In the online simple knapsack problem, a knapsack of unit size 1 is given and an algorithm is tasked to fill it using a set of items that are revealed one after another. Each item must be accepted or rejected at the time they are presented, and these decisions are irrevocable. No prior knowledge about the set and sequence of items is given. The goal is then to maximize the sum of the sizes of all packed items compared to an optimal packing of all items of the sequence.

In this paper, we combine two existing variants of the problem that each extend the range of possible actions for a newly presented item by a new option. The first is removability, in which an item that was previously packed into the knapsack may be finally discarded at any point. The second is reservations, which allows the algorithm to delay the decision on accepting or rejecting a new item indefinitely for a proportional fee relative to the size of the given item.

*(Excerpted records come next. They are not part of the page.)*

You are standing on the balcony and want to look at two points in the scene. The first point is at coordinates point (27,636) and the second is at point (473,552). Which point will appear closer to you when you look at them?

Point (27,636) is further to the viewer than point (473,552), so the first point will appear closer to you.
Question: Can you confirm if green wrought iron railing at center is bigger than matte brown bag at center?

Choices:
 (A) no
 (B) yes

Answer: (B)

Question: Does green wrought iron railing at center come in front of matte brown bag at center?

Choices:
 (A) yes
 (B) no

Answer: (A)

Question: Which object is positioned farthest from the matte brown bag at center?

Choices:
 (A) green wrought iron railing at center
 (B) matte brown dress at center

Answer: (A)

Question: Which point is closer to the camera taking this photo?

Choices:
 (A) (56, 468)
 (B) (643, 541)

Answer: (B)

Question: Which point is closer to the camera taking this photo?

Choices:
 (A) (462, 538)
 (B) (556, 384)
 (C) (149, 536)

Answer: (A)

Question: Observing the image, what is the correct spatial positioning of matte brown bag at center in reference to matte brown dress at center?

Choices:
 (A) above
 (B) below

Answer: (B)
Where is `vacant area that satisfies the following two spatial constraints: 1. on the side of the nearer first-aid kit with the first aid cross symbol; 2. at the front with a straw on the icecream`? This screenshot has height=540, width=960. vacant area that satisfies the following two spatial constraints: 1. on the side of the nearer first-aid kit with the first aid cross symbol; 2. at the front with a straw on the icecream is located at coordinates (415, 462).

If both removability and reservations are permitted, we show that the competitive ratio of the online simple knapsack problem rises depending on the relative reservation costs. As soon as any nonzero fee has to be paid for a reservation, no online algorithm can be better than 1.5-competitive. With rising reservation costs, this competitive ratio increases up to the golden ratio (ϕ ≈ 1.618) that is reached for relative reservation costs of 1-√5/3 ≈ 0.254. We provide a matching upper and lower bound for relative reservation costs up to this value. From this point onward, the tight bound by Iwama and Taketomi for the removable knapsack problem is the best possible competitive ratio, not using any reservations.